• Relatório do Fundo Monetário Internacional prega pela criação de políticas relacionadas a criptomoedas, citando países emergentes como o Brasil
  •  FMI assume o potencial anti-censura das criptomoedas e fala sobre tecnologias de privacidade

O FMI mais uma vez está preocupado com o mercado de criptomoedas, tendo soltado relatório recente com 90 citações sobre ativos digitai, com as possíveis implicações e desafios que os governos terão nos próximos anos. 

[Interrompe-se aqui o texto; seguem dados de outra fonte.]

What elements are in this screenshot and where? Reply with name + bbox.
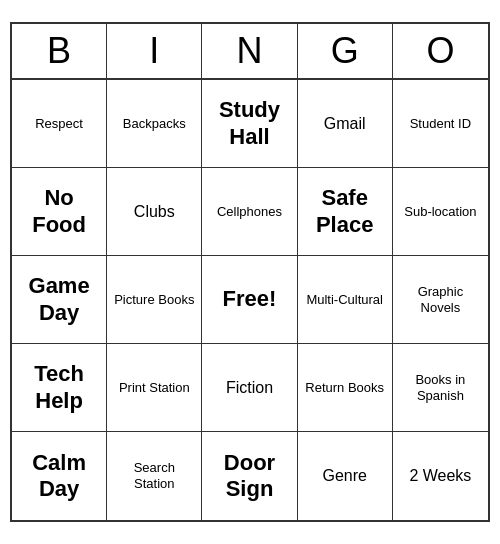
bingo-cell: No Food <box>12 168 107 256</box>
bingo-cell: Search Station <box>107 432 202 520</box>
bingo-cell: Genre <box>298 432 393 520</box>
bingo-cell: Calm Day <box>12 432 107 520</box>
header-letter: O <box>393 24 488 78</box>
bingo-cell: Game Day <box>12 256 107 344</box>
bingo-cell: Cellphones <box>202 168 297 256</box>
cell-text: Calm Day <box>18 450 100 503</box>
bingo-cell: Fiction <box>202 344 297 432</box>
cell-text: 2 Weeks <box>409 466 471 485</box>
bingo-cell: Graphic Novels <box>393 256 488 344</box>
bingo-cell: Sub-location <box>393 168 488 256</box>
cell-text: Respect <box>35 116 83 132</box>
bingo-cell: Clubs <box>107 168 202 256</box>
cell-text: Gmail <box>324 114 366 133</box>
cell-text: Clubs <box>134 202 175 221</box>
bingo-cell: Study Hall <box>202 80 297 168</box>
cell-text: Cellphones <box>217 204 282 220</box>
cell-text: Print Station <box>119 380 190 396</box>
bingo-cell: Multi-Cultural <box>298 256 393 344</box>
header-letter: G <box>298 24 393 78</box>
cell-text: Game Day <box>18 273 100 326</box>
bingo-cell: Door Sign <box>202 432 297 520</box>
bingo-cell: Safe Place <box>298 168 393 256</box>
cell-text: Picture Books <box>114 292 194 308</box>
bingo-cell: Respect <box>12 80 107 168</box>
cell-text: Study Hall <box>208 97 290 150</box>
cell-text: Graphic Novels <box>399 284 482 315</box>
header-letter: N <box>202 24 297 78</box>
cell-text: Multi-Cultural <box>306 292 383 308</box>
bingo-header: BINGO <box>12 24 488 80</box>
cell-text: Genre <box>322 466 366 485</box>
bingo-cell: Books in Spanish <box>393 344 488 432</box>
bingo-cell: Free! <box>202 256 297 344</box>
bingo-cell: Tech Help <box>12 344 107 432</box>
cell-text: Door Sign <box>208 450 290 503</box>
bingo-cell: Return Books <box>298 344 393 432</box>
cell-text: Return Books <box>305 380 384 396</box>
cell-text: No Food <box>18 185 100 238</box>
bingo-grid: RespectBackpacksStudy HallGmailStudent I… <box>12 80 488 520</box>
bingo-card: BINGO RespectBackpacksStudy HallGmailStu… <box>10 22 490 522</box>
cell-text: Student ID <box>410 116 471 132</box>
bingo-cell: Backpacks <box>107 80 202 168</box>
bingo-cell: Student ID <box>393 80 488 168</box>
header-letter: I <box>107 24 202 78</box>
bingo-cell: Print Station <box>107 344 202 432</box>
cell-text: Search Station <box>113 460 195 491</box>
header-letter: B <box>12 24 107 78</box>
cell-text: Fiction <box>226 378 273 397</box>
cell-text: Books in Spanish <box>399 372 482 403</box>
cell-text: Tech Help <box>18 361 100 414</box>
cell-text: Free! <box>223 286 277 312</box>
bingo-cell: Gmail <box>298 80 393 168</box>
cell-text: Sub-location <box>404 204 476 220</box>
cell-text: Backpacks <box>123 116 186 132</box>
bingo-cell: 2 Weeks <box>393 432 488 520</box>
bingo-cell: Picture Books <box>107 256 202 344</box>
cell-text: Safe Place <box>304 185 386 238</box>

Brasil e mercados emergentes terão desafio com criptomoedas

O relatório descreve que os mercados emergentes terão grandes desafios pela frente, como controle da inflação, desglobalização e o uso extensivo de criptoativos para “contornar restrições e sanções de capital”.

É indicado pelo FMI que os criptoativos sendo usados como meio de pagamentos e/ou reserva de valor podem criar uma mudança estrutural e desafiadora para os legisladores

Nesse sentido, foi citada a “Tether – a maior stablecoin usada para liquidar negócios à vista e derivativos” que “viu um aumento notável nos volumes de negociação em relação as moedas dos mercados emergentes”, inclusive no Brasil.

Gráficos mostrando o aumento do volume de Tether em países emergentes como o Brasil após início da guerra na Ucrânia
Imagem 1 – Volume do Tether contra diversas moedas | Imagem 2 – Aumento do volume com o começo da guerra

Com o uso de tecnologias como mixers, exchanges descentralizadas e moedas de privacidade tais como Samourai Wallet Mixer, Bisq e Monero respectivamente, os reguladores poderiam perder o controle do fluxo de capital.

Rússia pode minerar bitcoin para monetizar energia

Falando sobre interrupção de fluxo de capitais por meio de sanções, o FMI afirmou que há riscos dos russos usarem a mineração do Bitcoin e criptomoedas PoW (Proof of Work) para transformar recursos sancionados em dinheiro:

“Com o tempo, os países sancionados também poderiam alocar mais recursos para evadir sanções por meio de mineração. Mineração para blockchains de uso intensivo de energia como o Bitcoin pode permitir que os países monetizem recursos energéticos, alguns dos quais não podem ser exportados devido às sanções. A monetização acontece diretamente no blockchains e fora do sistema financeiro as sanções são aplicadas.”

Os russos já conseguiram capturar 11% das receitas de mineração de bitcoin, enquanto o Irã 3% no ano passado, afirma o relatório. 

A perda do controle econômico parece aterrorizar o FMI que vê riscos no uso intensivo de criptomoedas, chamando isso de “criptonização“.

FMI faz recomendações para os Bancos Centrais contra as criptomoedas

Para o FMI há riscos inerentes do uso de criptomoedas, como a fragmentação do mercado de pagamentos globais e diminuição de sua eficiência. Para evitar essas supostas ameaças a organização faz uma série de recomendações.

Entretanto, o próprio FMI afirma que essas políticas podem não ser suficientes para impedir o avanço das criptomoedas. 

“Para afastar os riscos da criptonização, é necessário fortalecer políticas macro-econômicas, mas isso pode não ser suficiente dado os desafios únicos colocados pelo ecossistema cripto.”

Sendo o relatório, as moedas digitais dos bancos centrais (CBDCs) podem ajudar a reduzir as pressões da “criptonização” derivada da necessidade de melhores meios de pagamento. Mas a recomendação geral é a criação de legislação que diminua os pontos “negativos” dos criptoativos e permite o uso de forma “positiva”.